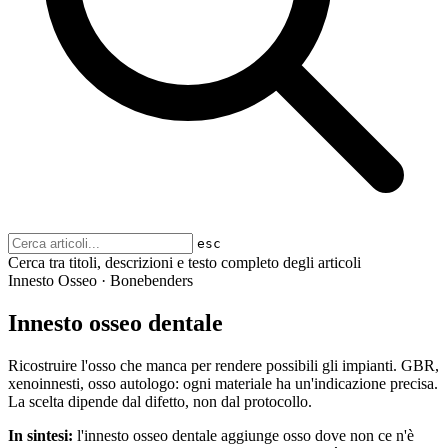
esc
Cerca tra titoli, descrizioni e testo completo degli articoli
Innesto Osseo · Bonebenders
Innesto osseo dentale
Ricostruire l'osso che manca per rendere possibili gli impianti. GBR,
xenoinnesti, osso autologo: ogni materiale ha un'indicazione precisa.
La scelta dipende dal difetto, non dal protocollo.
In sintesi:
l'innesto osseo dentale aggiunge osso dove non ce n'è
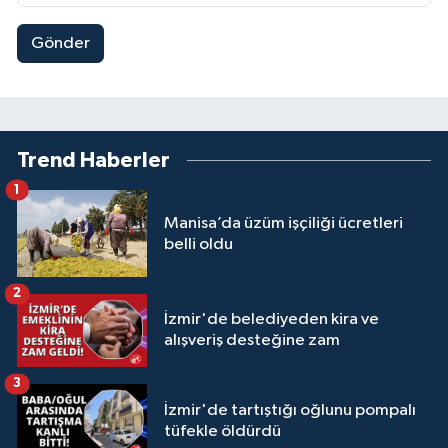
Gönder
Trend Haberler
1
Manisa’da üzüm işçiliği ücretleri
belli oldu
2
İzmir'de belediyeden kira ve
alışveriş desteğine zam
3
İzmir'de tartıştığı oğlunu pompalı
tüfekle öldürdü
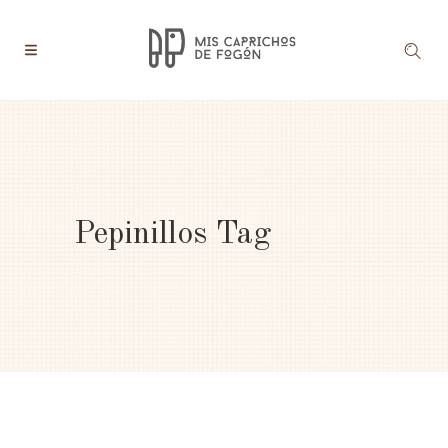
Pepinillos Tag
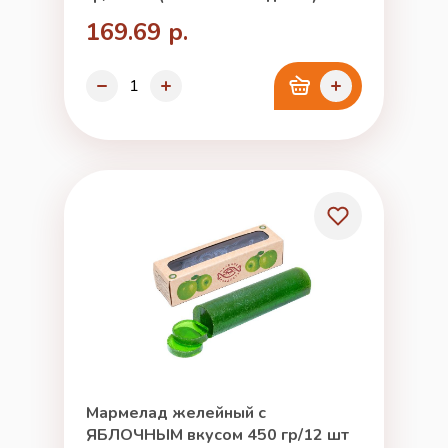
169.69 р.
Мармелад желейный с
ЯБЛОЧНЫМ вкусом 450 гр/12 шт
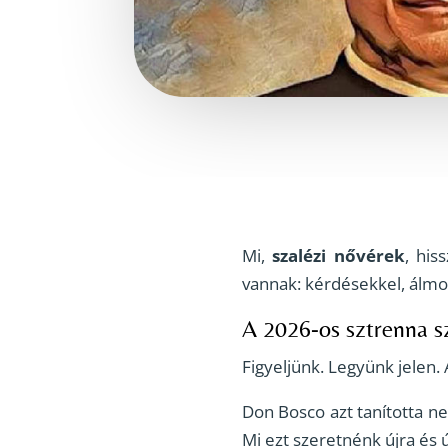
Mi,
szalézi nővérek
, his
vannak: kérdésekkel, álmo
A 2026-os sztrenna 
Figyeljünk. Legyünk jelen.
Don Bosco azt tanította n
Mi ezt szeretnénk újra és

┄┄┄┄┄┄┄┄┄┄

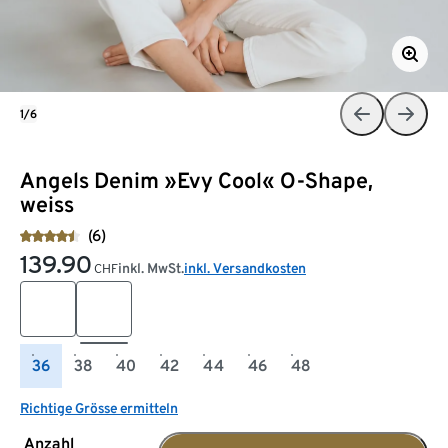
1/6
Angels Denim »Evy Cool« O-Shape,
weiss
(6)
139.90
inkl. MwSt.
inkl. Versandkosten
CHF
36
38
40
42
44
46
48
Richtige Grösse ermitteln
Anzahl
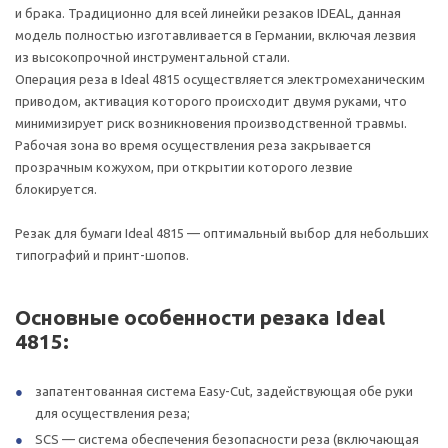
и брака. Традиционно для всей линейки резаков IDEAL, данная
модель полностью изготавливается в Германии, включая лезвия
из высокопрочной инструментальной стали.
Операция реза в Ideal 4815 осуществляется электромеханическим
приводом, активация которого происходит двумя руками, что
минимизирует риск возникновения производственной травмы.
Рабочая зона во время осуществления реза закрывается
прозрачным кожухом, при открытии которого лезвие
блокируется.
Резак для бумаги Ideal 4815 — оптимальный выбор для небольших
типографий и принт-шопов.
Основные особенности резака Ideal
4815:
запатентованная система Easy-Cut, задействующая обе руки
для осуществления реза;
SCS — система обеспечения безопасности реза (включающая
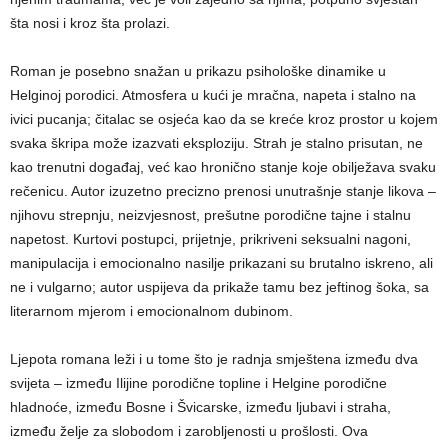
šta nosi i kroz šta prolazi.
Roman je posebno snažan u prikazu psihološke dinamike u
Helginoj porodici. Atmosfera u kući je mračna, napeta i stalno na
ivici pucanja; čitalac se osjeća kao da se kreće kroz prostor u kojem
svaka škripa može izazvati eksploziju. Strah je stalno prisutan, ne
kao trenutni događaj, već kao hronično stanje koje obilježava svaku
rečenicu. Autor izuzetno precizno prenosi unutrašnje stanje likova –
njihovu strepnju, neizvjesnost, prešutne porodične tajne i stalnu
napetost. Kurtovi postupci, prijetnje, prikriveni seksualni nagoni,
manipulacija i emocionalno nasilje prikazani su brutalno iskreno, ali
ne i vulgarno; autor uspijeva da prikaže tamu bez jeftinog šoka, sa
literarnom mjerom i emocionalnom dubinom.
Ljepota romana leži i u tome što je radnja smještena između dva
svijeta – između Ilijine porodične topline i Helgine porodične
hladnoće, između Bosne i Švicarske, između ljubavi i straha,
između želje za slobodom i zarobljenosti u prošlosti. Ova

┄┄┄┄┄┄┄┄┄┄

* **What you need to do**
Among the entries above, copy exactly only the lines starting with the one containing "szalézi nővérek" and going through the one containing "Mi ezt szeretnénk újra és", both ends included.

* **Answer for the task**
szalézi nővérek
, his
vannak: kérdésekkel, álmo
A 2026-os sztrenna 
Figyeljünk. Legyünk jelen.
Don Bosco azt tanította n
Mi ezt szeretnénk újra és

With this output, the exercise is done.